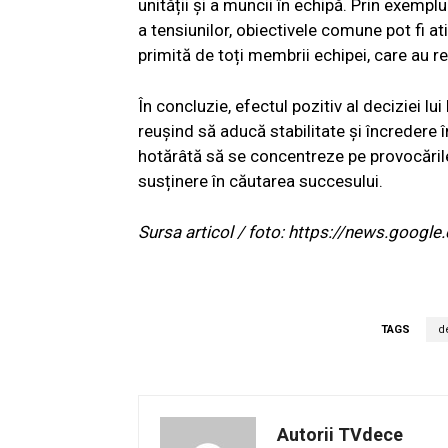
unității și a muncii în echipă. Prin exempl
a tensiunilor, obiectivele comune pot fi at
primită de toți membrii echipei, care au re
În concluzie, efectul pozitiv al deciziei lu
reușind să aducă stabilitate și încredere
hotărâtă să se concentreze pe provocările 
susținere în căutarea succesului.
Sursa articol / foto: https://news.go
TAGS
d
Autorii TVdece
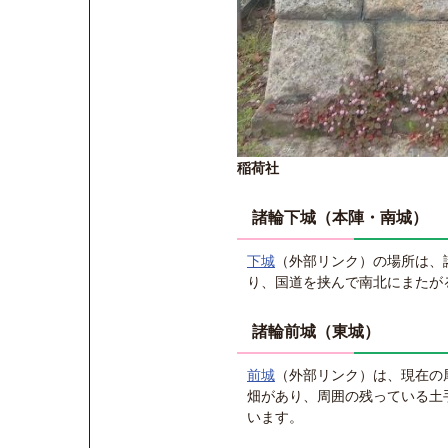
稲荷社
諸輪下城（本陣・南城）
下城
（外部リンク）
の場所は、
り、国道を挟んで南北にまたが
諸輪前城（東城）
前城
（外部リンク）
は、現在の
畑があり、周囲の残っている土
います。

------------------------------

* _DIRECTIONS FOR THIS TASK_: The reply should consist only of the line containing "り、国道を挟んで南北にまたが" and all lines after it in the listing above, reproduced exactly.

* _ANSWER BOX_:
り、国道を挟んで南北にまたが
諸輪前城（東城）
前城
（外部リンク）
は、現在の
畑があり、周囲の残っている土
います。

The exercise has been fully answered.